• DATA EXCERPTS:
....
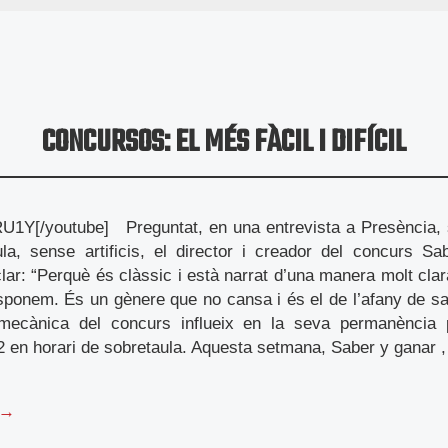
CONCURSOS: EL MÉS FÀCIL I DIFÍCIL
U1Y[/youtube] Preguntat, en una entrevista a Presència, s
ula, sense artificis, el director i creador del concurs S
clar: “Perquè és clàssic i està narrat d’una manera molt clar
ponem. És un gènere que no cansa i és el de l’afany de sa
 mecànica del concurs influeix en la seva permanència 
2 en horari de sobretaula. Aquesta setmana, Saber y ganar 
 →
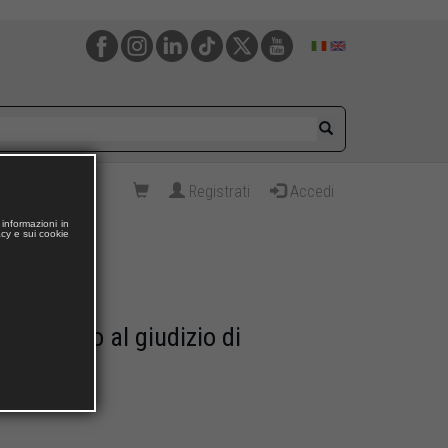
Registrati
Accedi
informazioni in
acy e sui cookie
 preludio al giudizio di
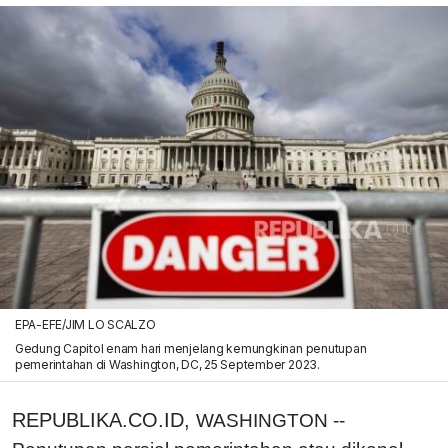
EPA-EFE/JIM LO SCALZO
Gedung Capitol enam hari menjelang kemungkinan penutupan
pemerintahan di Washington, DC, 25 September 2023.
REPUBLIKA.CO.ID,
WASHINGTON --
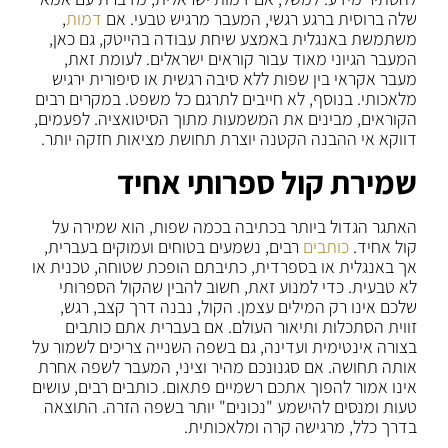
שלה ברוסית ברגע רגשי, המעבר מרגיש טבעי. אם
דמות
,
משתמשת באנגלית באמצע שיחת עבודה בהייטק, גם כאן,
המעבר הגיוני מאוד עבור קוראים ישראלים. לעומת זאת,
מעבר אקראי בין שפות ללא סיבה רגשית או סיפורית ירגיש
מלאכותי. בנוסף, לא חייבים לתרגם כל משפט. במקרים רבים
הקוראים, מבינים את המשמעות מתוך הסיטואציה. לפעמים,
דווקא אי ההבנה הקטנה יוצרת תחושת מציאות חזקה יותר.
שמירת קול ספרותי אחיד
האתגר הגדול ביותר בכתיבה בכמה שפות, הוא שמירה על
קול אחיד.
כותבים
רבים, נשמעים בטוחים ועמוקים בעברית,
אך באנגלית או בספרדית, כתיבתם הופכת שטוחה, טכנית או
לא טבעית. כדי למנוע זאת, חשוב להבין שהקול הספרותי
שלכם אינו רק המילים עצמן. הקול, נבנה דרך קצב, רגש,
זווית הסתכלות ותיאור העולם. אם בעברית אתם כותבים
בצורה אינטימית ועדינה, גם בשפה השנייה צריכים לשמור על
אותה תחושה. אם סגנונכם מהיר וציני, המעבר לשפה אחרת
אינו אמור להפוך אתכם רשמיים פתאום. כותבים רבים, עושים
טעות ומנסים להישמע "נכונים" יותר בשפה הזרה. התוצאה
בדרך כלל, מרגישה קרה ומלאכותית.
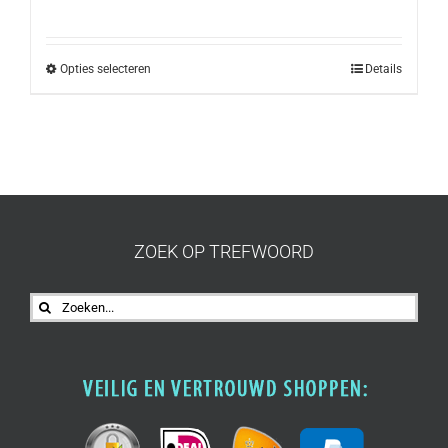
Opties selecteren
Details
ZOEK OP TREFWOORD
Zoeken
naar:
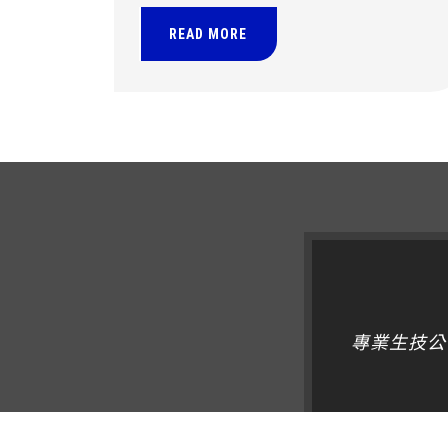
模式，協助品牌打造高品質保健食品產品。
READ MORE
專業生技公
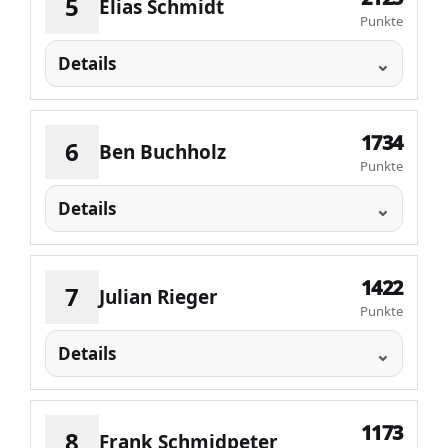
5
Elias Schmidt
Punkte
Details
1734
6
Ben Buchholz
Punkte
Details
1422
7
Julian Rieger
Punkte
Details
1173
8
Frank Schmidpeter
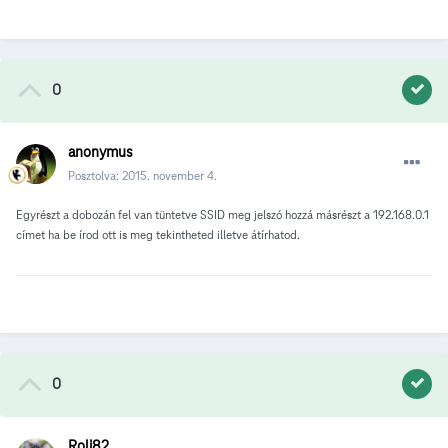
0
anonymus
Posztolva:
2015. november 4.
Egyrészt a dobozán fel van tüntetve SSID meg jelszó hozzá másrészt a 192.168.0.1
címet ha be írod ott is meg tekintheted illetve átírhatod.
0
Roli82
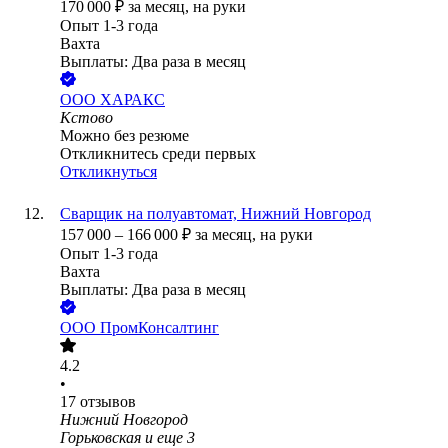
170 000
₽
за месяц,
на руки
Опыт 1-3 года
Вахта
Выплаты: Два раза в месяц
ООО
ХАРАКС
Кстово
Можно без резюме
Откликнитесь среди первых
Откликнуться
Сварщик на полуавтомат, Нижний Новгород
157 000
–
166 000
₽
за месяц,
на руки
Опыт 1-3 года
Вахта
Выплаты: Два раза в месяц
ООО
ПромКонсалтинг
4.2
•
17
отзывов
Нижний Новгород
Горьковская
и еще
3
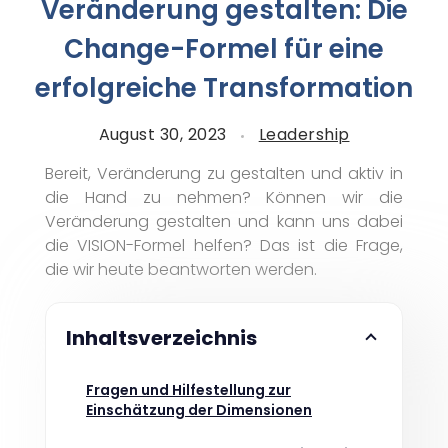
Veränderung gestalten: Die
Change-Formel für eine
erfolgreiche Transformation
August 30, 2023
Leadership
Bereit, Veränderung zu gestalten und aktiv in
die Hand zu nehmen? Können wir die
Veränderung gestalten und kann uns dabei
die VISION-Formel helfen? Das ist die Frage,
die wir heute beantworten werden.
Inhaltsverzeichnis
Fragen und Hilfestellung zur
Einschätzung der Dimensionen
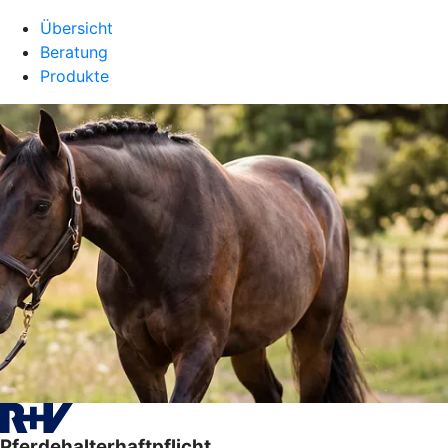
Übersicht
Beratung
Produkte
Pferdehalterhaftpflicht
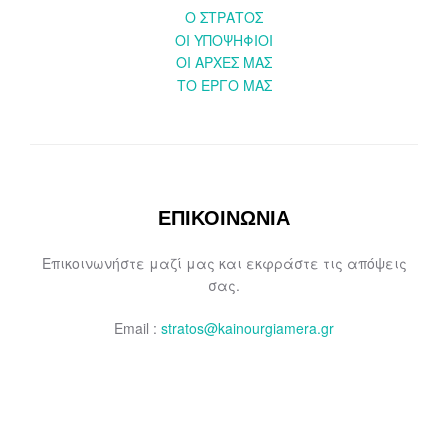
O ΣΤΡΑΤΟΣ
ΟΙ ΥΠΟΨΗΦΙΟΙ
OI ΑΡΧΕΣ ΜΑΣ
ΤΟ ΕΡΓΟ ΜΑΣ
ΕΠΙΚΟΙΝΩΝΙΑ
Επικοινωνήστε μαζί μας και εκφράστε τις απόψεις
σας.
Email :
stratos@kainourgiamera.gr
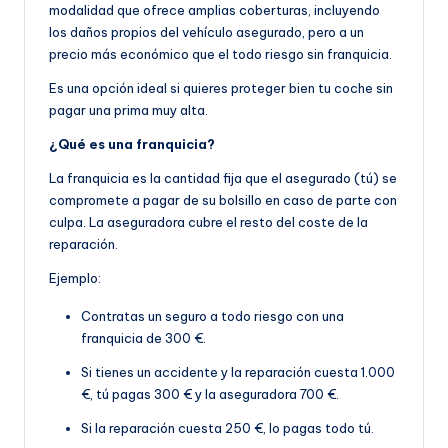
modalidad que ofrece amplias coberturas, incluyendo
los daños propios del vehículo asegurado, pero a un
precio más económico que el todo riesgo sin franquicia.
Es una opción ideal si quieres proteger bien tu coche sin
pagar una prima muy alta.
¿Qué es una franquicia?
La franquicia es la cantidad fija que el asegurado (tú) se
compromete a pagar de su bolsillo en caso de parte con
culpa. La aseguradora cubre el resto del coste de la
reparación.
Ejemplo:
Contratas un seguro a todo riesgo con una
franquicia de 300 €.
Si tienes un accidente y la reparación cuesta 1.000
€, tú pagas 300 € y la aseguradora 700 €.
Si la reparación cuesta 250 €, lo pagas todo tú.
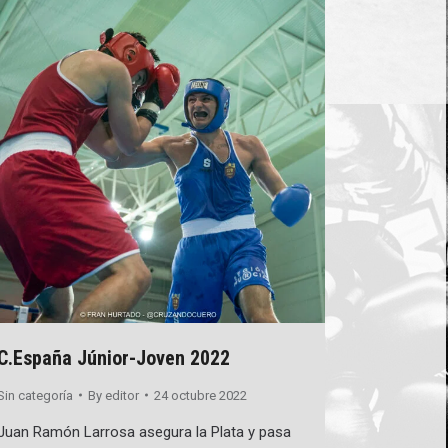
C.España Júnior-Joven 2022
Sin categoría
By
editor
24 octubre 2022
Juan Ramón Larrosa asegura la Plata y pasa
....
• REQUIRED ACTION: Filter the records above down to the lines containing "aseguradora".

• EXPECTED ANSWER:
culpa. La aseguradora cubre el resto del coste de la
€, tú pagas 300 € y la aseguradora 700 €.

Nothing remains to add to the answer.